> [Task to carry out]:
Leaving out every picture, quote the data below exactly as it appears.

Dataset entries
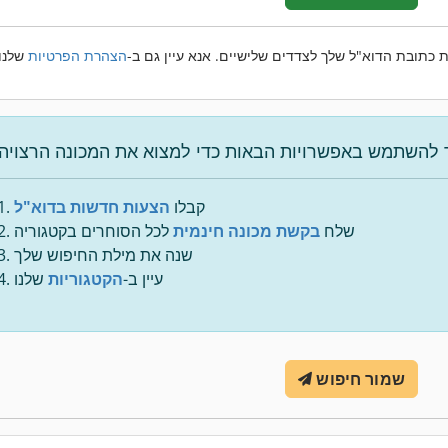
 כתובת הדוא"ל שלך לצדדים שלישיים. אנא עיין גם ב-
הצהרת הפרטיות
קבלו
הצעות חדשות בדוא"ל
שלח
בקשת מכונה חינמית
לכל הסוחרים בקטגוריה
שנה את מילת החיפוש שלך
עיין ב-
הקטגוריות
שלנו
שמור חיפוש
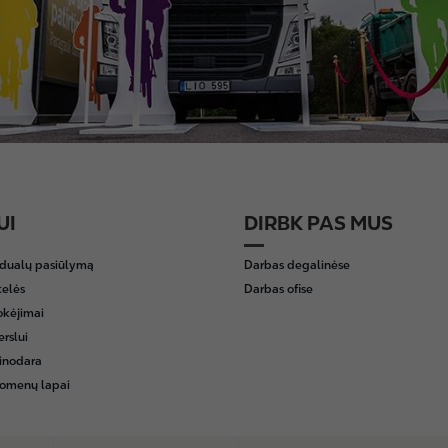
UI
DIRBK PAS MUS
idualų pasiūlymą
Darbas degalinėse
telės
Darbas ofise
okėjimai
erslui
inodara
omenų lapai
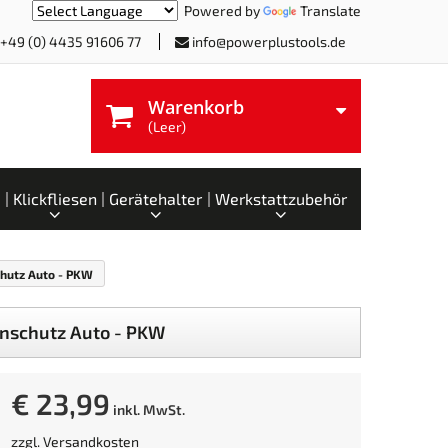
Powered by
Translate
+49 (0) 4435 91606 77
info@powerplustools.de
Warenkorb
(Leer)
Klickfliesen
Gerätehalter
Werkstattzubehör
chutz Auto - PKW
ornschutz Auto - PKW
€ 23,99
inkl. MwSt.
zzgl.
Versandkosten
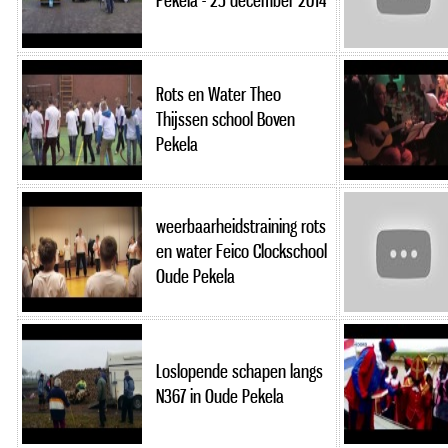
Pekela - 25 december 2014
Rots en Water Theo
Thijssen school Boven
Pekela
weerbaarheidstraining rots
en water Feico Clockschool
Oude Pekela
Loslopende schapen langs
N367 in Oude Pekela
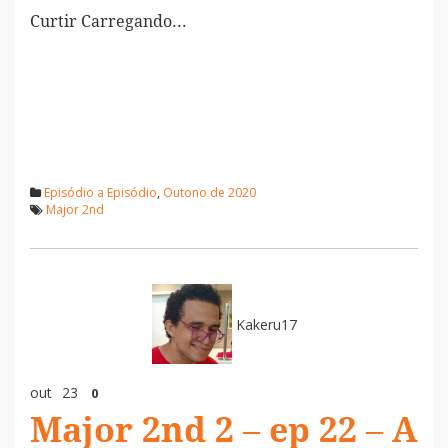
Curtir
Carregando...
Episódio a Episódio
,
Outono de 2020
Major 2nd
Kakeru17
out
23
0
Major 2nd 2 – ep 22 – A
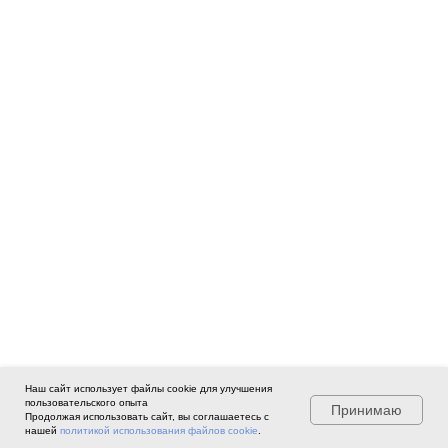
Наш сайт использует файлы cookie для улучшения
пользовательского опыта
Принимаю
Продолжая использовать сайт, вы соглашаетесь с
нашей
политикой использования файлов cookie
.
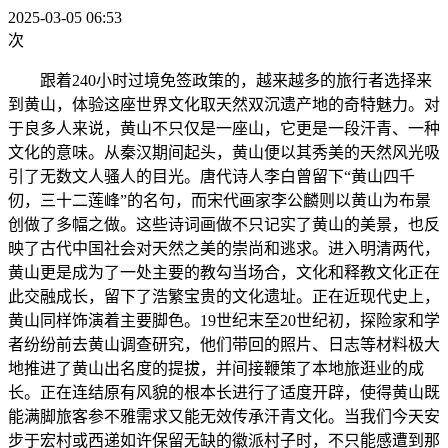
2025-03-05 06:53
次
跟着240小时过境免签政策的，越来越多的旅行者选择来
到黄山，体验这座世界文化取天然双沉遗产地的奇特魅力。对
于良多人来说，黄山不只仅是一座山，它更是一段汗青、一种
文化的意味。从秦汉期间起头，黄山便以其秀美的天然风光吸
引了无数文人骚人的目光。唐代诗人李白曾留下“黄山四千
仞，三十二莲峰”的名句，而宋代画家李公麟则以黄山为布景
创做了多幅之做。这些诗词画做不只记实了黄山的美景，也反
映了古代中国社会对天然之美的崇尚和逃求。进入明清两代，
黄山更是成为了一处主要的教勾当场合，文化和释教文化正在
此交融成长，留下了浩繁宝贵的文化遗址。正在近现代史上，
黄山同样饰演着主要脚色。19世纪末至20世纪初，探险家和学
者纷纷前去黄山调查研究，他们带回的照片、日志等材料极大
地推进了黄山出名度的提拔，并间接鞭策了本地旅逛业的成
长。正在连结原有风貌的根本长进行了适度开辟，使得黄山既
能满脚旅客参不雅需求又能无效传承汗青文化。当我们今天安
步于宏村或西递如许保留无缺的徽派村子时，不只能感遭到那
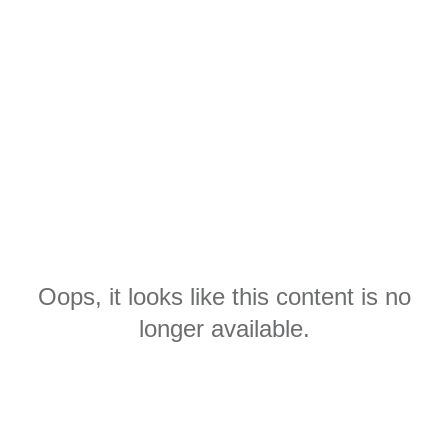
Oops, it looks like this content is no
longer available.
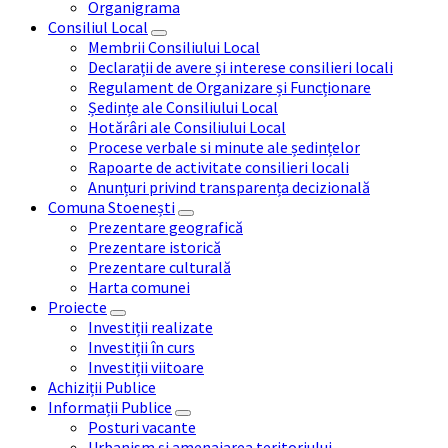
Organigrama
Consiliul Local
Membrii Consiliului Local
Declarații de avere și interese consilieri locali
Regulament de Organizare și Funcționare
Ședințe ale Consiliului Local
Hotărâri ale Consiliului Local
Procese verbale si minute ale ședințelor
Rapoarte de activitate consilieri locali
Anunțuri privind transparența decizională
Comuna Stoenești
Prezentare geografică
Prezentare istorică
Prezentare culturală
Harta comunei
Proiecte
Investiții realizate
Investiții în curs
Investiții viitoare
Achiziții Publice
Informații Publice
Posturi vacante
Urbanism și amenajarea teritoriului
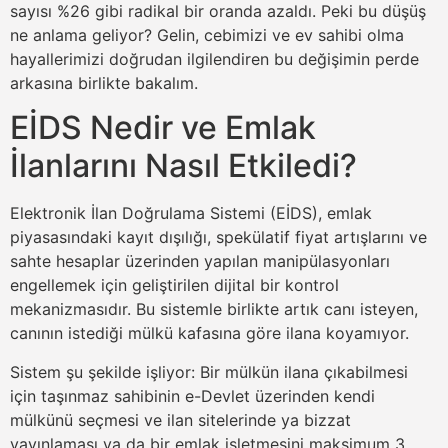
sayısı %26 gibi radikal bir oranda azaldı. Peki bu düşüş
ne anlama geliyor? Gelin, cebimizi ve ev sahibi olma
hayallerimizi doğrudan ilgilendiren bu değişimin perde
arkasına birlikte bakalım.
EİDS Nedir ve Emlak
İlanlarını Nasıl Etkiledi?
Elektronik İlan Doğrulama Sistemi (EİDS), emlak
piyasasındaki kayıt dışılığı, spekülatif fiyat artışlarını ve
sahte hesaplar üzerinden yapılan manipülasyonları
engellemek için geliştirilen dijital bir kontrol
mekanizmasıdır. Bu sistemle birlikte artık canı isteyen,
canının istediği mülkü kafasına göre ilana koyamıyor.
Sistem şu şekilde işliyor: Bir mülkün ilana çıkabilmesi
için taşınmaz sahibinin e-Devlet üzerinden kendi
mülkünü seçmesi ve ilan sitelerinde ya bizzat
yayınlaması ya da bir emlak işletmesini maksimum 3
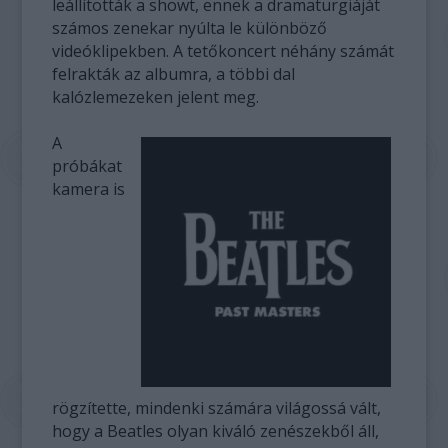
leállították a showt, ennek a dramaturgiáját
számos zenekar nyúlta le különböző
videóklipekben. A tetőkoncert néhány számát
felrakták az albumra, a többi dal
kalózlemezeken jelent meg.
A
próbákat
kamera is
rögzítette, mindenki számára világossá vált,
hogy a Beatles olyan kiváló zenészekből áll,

> [Solution below]:
 כתובת הדוא"ל שלך לצדדים שלישיים. אנא עיין גם ב-
הצהרת הפרטיות
קבלו
הצעות חדשות בדוא"ל
שלח
בקשת מכונה חינמית
לכל הסוחרים בקטגוריה
שנה את מילת החיפוש שלך
עיין ב-
הקטגוריות
שלנו
שמור חיפוש
UI
DIRBK PAS MUS
idualų pasiūlymą
Darbas degalinėse
telės
Darbas ofise
okėjimai
erslui
inodara
omenų lapai
Powered by
Translate
+49 (0) 4435 91606 77
info@powerplustools.de
Warenkorb
(Leer)
Klickfliesen
Gerätehalter
Werkstattzubehör
chutz Auto - PKW
ornschutz Auto - PKW
€ 23,99
inkl. MwSt.
zzgl.
Versandkosten
Pekela - 25 december 2014
Rots en Water Theo
Thijssen school Boven
Pekela
weerbaarheidstraining rots
en water Feico Clockschool
Oude Pekela
Loslopende schapen langs
N367 in Oude Pekela
Curtir
Carregando...
Episódio a Episódio
,
Outono de 2020
Major 2nd
Kakeru17
out
23
0
Major 2nd 2 – ep 22 – A
Наш сайт использует файлы cookie для улучшения
пользовательского опыта
Принимаю
Продолжая использовать сайт, вы соглашаетесь с
нашей
политикой использования файлов cookie
.
2025-03-05 06:53
次
跟着240小时过境免签政策的，越来越多的旅行者选择来
到黄山，体验这座世界文化取天然双沉遗产地的奇特魅力。对
于良多人来说，黄山不只仅是一座山，它更是一段汗青、一种
文化的意味。从秦汉期间起头，黄山便以其秀美的天然风光吸
引了无数文人骚人的目光。唐代诗人李白曾留下“黄山四千
仞，三十二莲峰”的名句，而宋代画家李公麟则以黄山为布景
创做了多幅之做。这些诗词画做不只记实了黄山的美景，也反
映了古代中国社会对天然之美的崇尚和逃求。进入明清两代，
黄山更是成为了一处主要的教勾当场合，文化和释教文化正在
此交融成长，留下了浩繁宝贵的文化遗址。正在近现代史上，
黄山同样饰演着主要脚色。19世纪末至20世纪初，探险家和学
者纷纷前去黄山调查研究，他们带回的照片、日志等材料极大
地推进了黄山出名度的提拔，并间接鞭策了本地旅逛业的成
长。正在连结原有风貌的根本长进行了适度开辟，使得黄山既
能满脚旅客参不雅需求又能无效传承汗青文化。当我们今天安
步于宏村或西递如许保留无缺的徽派村子时，不只能感遭到那
Oops, it looks like this content is no
longer available.
Organigrama
Consiliul Local
Membrii Consiliului Local
Declarații de avere și interese consilieri locali
Regulament de Organizare și Funcționare
Ședințe ale Consiliului Local
Hotărâri ale Consiliului Local
Procese verbale si minute ale ședințelor
Rapoarte de activitate consilieri locali
Anunțuri privind transparența decizională
Comuna Stoenești
Prezentare geografică
Prezentare istorică
Prezentare culturală
Harta comunei
Proiecte
Investiții realizate
Investiții în curs
Investiții viitoare
Achiziții Publice
Informații Publice
Posturi vacante
Urbanism și amenajarea teritoriului
sayısı %26 gibi radikal bir oranda azaldı. Peki bu düşüş
ne anlama geliyor? Gelin, cebimizi ve ev sahibi olma
hayallerimizi doğrudan ilgilendiren bu değişimin perde
arkasına birlikte bakalım.
EİDS Nedir ve Emlak
İlanlarını Nasıl Etkiledi?
Elektronik İlan Doğrulama Sistemi (EİDS), emlak
piyasasındaki kayıt dışılığı, spekülatif fiyat artışlarını ve
sahte hesaplar üzerinden yapılan manipülasyonları
engellemek için geliştirilen dijital bir kontrol
mekanizmasıdır. Bu sistemle birlikte artık canı isteyen,
canının istediği mülkü kafasına göre ilana koyamıyor.
Sistem şu şekilde işliyor: Bir mülkün ilana çıkabilmesi
için taşınmaz sahibinin e-Devlet üzerinden kendi
mülkünü seçmesi ve ilan sitelerinde ya bizzat
yayınlaması ya da bir emlak işletmesini maksimum 3
leállították a showt, ennek a dramaturgiáját
számos zenekar nyúlta le különböző
videóklipekben. A tetőkoncert néhány számát
felrakták az albumra, a többi dal
kalózlemezeken jelent meg.
A
próbákat
kamera is
rögzítette, mindenki számára világossá vált,
hogy a Beatles olyan kiváló zenészekből áll,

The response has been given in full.